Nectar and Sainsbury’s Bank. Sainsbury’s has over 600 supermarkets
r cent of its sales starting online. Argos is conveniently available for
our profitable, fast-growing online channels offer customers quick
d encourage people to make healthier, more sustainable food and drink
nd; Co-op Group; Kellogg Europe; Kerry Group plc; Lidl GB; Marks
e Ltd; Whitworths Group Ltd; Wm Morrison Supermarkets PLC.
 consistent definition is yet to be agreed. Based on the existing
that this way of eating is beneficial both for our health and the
==
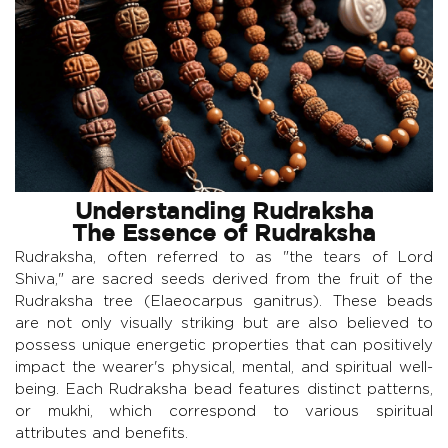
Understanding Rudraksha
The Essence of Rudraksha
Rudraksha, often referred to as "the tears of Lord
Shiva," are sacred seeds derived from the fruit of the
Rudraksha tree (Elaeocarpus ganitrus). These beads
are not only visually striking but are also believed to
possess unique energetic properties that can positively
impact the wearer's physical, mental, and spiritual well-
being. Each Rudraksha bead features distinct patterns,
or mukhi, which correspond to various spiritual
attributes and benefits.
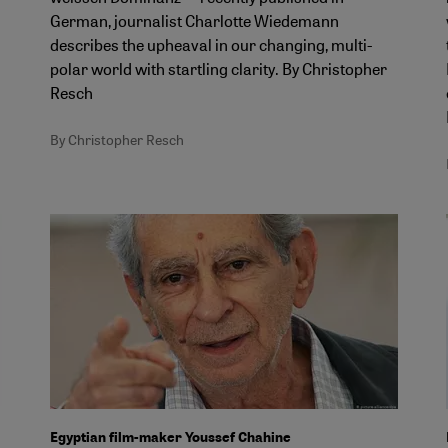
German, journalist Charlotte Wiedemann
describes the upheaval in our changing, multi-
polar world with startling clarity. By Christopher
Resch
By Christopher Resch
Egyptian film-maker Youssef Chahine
...
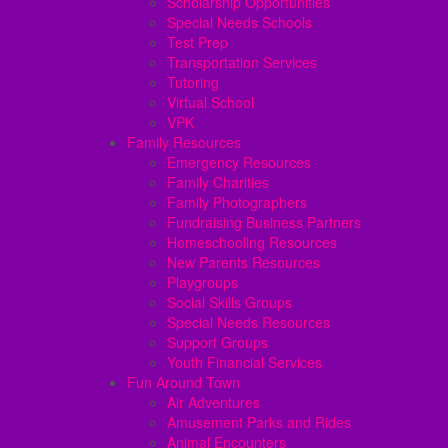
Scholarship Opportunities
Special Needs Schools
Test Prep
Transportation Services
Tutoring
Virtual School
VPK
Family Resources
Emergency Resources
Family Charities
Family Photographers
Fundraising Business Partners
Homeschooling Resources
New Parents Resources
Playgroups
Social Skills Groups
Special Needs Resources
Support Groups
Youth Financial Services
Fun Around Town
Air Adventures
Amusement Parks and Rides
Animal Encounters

→ TASK DIRECTIONS
Copy word for word the stretch of entries above from the line that has "Air Adventures" through the line that has "Animal Encounters", both ends included, and nothing outside it.

→ EXERCISE ANSWER
Air Adventures
Amusement Parks and Rides
Animal Encounters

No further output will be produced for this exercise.